I hate going to the dentist. I hate anyone messing with my teeth. I hate pain. In fact, if you hurt my mouth, I tend to bite first and apologize later.
In the 5th grade, my parents decided that I had Bugs Bunny front teeth and needed to go see an orthodontist. I wore braces on my upper front teeth for the next 7 years. I am convinced that the only reason I got them off was because I refused to wear them when I graduated from high school. At one point after that, I had a case of TMJ. The dentist ground down my teeth so they fit together and that relieved the symptoms but, of course, my teeth were then super-sensitive.
Years later, after I was married, I got caps on my front top 4 teeth to cover up the decay that had occurred right above the braces back in high school. Yes, I had distinct lines across my front teeth and I was very uncomfortable with that, along with having very sensitive teeth. Those “lines” were very deep in the enamel. I rarely smiled big, showing my teeth. Oh, I smiled a lot, just not with my mouth wide open.
I went to the dentist regularly until my dad passed away but I missed my regular appointment that year and finally went in about 6 months later. The tech cleaning my teeth bitched at me for not coming in at my regular time and continued to gripe the entire time she had her hands in my mouth. Did I ever mention that I do have a temper? When aroused, it will smolder for a long time beneath the surface but watch out when I’ve had enough. The dentist came in afterwards and said my teeth looked good but why had I not come in earlier. At least he asked! I told him my dad had died, that his tech had bitched at me the entire time and that I would not be back. I didn’t go back. Yes, I know, I’m stubborn. I haven’t been back to a dentist since then. That was early 1989 and my teeth have done just fine since then…
…at least until last month, when I had part of a back tooth break off. It didn’t hurt but I was afraid that it would get worse over time so I sucked it up and made an appointment with Ed’s dentist. Ever since elementary school, I have had this severe paranoia about seeing a dentist. I freak out just walking in the door so I had a lot of trepidation about going this time.
Well, guess what? No one griped at me, much less bitched at me. In fact, the dentist said my teeth looked great considering how long it had been. It was not part of my tooth that had chipped off however. It was an old filling from when I was a kid that had fallen out. Well, let’s see, about 40 years? Yeah, it might be time to get a new one. After checking all my teeth and taking x-rays, they found that I had quite a few that needed replacing after all these years. Oh, joy.
Today was my first appointment and they only worked on the right side thankfully. I wasn’t as freaked out as I used to be. He didn’t hurt me. He was kind and gentle and, as unlikely as it seems, I actually fell asleep while he drilled out the holes and refilled them. Asleep??? Yeah, I couldn’t believe it either.
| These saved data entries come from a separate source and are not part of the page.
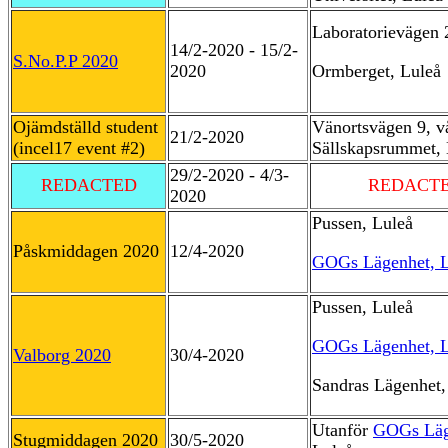
Laboratorievägen 
14/2-2020 - 15/2-
S.No.P.P 2020
2020
Ormberget, Luleå
Ojämdställd student
Vänortsvägen 9, v
21/2-2020
(incel17 event #2)
Sällskapsrummet, 
29/2-2020 - 4/3-
REDACTED
REDACT
2020
Pussen, Luleå
Påskmiddagen 2020
12/4-2020
GOGs Lägenhet, L
Pussen, Luleå
GOGs Lägenhet, L
Valborg 2020
30/4-2020
Sandras Lägenhet,
Utanför
GOGs Läg
Stugmiddagen 2020
30/5-2020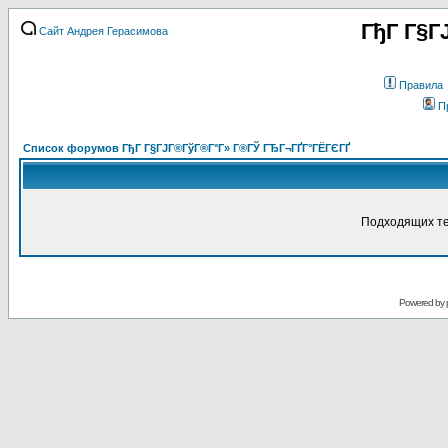
ГђГ Г§Г
Сайт Андрея Герасимова
Правила
П
Список форумов ГђГ Г§ГЈГ®ГўГ®Г°Г» Г®ГЎ ГЂГ¬ГҐГ°ГЁГЄГҐ
Подходящих те
Powered by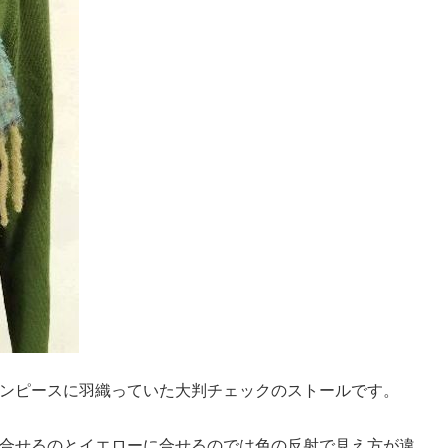
ンピースに羽織っていた大判チェックのストールです。
合せるのとイエローに合せるのでは色の反射で見え方が違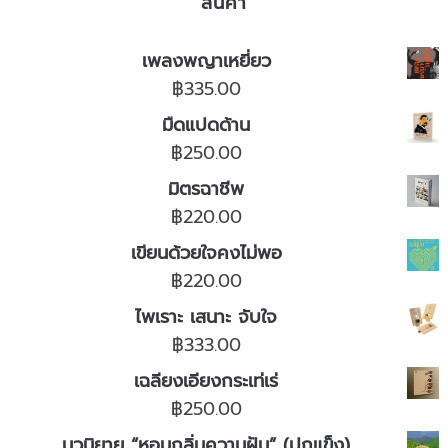
สินค้า
เพลงพญาเหยี่ยว
฿
335.00
มืดแปดด้าน
฿
250.00
มิตรฉาชีพ
฿
220.00
เขียนด้วยใจคงไม่พอ
฿
220.00
ไพเราะ เสนาะ จับใจ
฿
333.00
เฉลียงเอียงกระเท่เร่
฿
250.00
นวนิยาย “หอมกลิ่นความฝัน” (ปกแข็ง)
I must’ve been ill and didn’t know it because I also spent most of the afternoon sleeping on the couch. The gums are no longer deadened now but they don’t really hurt that much.
I go back on the 17th for the left side. I’m not that upset about going this time though. I may even start going back regularly. Of course, I don’t actually get them all formally cleaned until March 1st. Ummm, wait a minute. Just brushing my teeth has worked well so far. Why would that change now??? I don’t wanna rush things. Maybe I’ll wait for a while to decide if I want this to become a habit or not. (big breath) I’ll have to get back to you on that.